Only the lines from the top of the data through the one with "MOYENS DE PAIEMENT ACCEPTÉS" are to be written out, each exactly as it stands.

* _Material to process_:
------

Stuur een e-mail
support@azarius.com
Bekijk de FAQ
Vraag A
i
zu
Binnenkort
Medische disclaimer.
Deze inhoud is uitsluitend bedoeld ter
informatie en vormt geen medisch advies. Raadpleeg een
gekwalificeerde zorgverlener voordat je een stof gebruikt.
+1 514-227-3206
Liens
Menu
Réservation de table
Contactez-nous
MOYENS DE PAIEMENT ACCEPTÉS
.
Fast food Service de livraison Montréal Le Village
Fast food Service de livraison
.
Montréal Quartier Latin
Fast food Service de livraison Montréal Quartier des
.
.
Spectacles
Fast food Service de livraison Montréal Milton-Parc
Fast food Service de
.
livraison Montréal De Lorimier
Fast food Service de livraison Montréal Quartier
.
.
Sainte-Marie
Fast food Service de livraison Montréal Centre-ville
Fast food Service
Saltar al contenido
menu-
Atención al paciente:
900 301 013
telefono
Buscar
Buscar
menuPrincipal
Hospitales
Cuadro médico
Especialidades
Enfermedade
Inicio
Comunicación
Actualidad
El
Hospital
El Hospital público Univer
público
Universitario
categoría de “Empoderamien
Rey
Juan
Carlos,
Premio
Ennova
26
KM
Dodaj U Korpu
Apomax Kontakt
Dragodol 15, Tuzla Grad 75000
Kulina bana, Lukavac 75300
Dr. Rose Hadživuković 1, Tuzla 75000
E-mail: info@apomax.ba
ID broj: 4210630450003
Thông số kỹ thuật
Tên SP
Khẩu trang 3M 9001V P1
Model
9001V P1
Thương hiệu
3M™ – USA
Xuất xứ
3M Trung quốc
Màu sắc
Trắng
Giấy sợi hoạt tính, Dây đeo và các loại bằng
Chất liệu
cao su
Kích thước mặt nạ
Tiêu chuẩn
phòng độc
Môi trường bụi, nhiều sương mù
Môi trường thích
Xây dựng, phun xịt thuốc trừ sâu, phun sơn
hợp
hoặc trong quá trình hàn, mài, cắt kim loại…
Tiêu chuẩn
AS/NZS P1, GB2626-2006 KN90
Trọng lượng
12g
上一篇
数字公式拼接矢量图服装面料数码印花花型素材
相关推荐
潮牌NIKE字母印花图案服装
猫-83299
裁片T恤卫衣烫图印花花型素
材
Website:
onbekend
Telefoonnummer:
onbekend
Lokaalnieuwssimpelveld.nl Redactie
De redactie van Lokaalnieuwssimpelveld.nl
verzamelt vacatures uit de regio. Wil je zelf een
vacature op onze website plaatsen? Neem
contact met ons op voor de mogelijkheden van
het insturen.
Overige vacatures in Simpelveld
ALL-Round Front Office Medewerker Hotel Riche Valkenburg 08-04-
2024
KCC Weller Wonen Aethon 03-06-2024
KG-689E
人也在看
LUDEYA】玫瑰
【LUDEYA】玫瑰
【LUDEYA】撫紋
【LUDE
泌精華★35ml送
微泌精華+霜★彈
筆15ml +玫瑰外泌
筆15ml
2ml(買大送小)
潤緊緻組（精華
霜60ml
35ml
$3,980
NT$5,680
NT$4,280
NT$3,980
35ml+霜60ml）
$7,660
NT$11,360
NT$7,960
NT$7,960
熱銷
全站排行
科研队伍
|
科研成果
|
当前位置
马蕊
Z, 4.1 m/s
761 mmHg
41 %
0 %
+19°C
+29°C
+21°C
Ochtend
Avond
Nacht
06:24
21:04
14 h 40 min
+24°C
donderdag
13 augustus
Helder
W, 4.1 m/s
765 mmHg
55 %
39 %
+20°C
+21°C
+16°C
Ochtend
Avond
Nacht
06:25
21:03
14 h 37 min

------

* _Output below_:
Stuur een e-mail
support@azarius.com
Bekijk de FAQ
Vraag A
i
zu
Binnenkort
Medische disclaimer.
Deze inhoud is uitsluitend bedoeld ter
informatie en vormt geen medisch advies. Raadpleeg een
gekwalificeerde zorgverlener voordat je een stof gebruikt.
+1 514-227-3206
Liens
Menu
Réservation de table
Contactez-nous
MOYENS DE PAIEMENT ACCEPTÉS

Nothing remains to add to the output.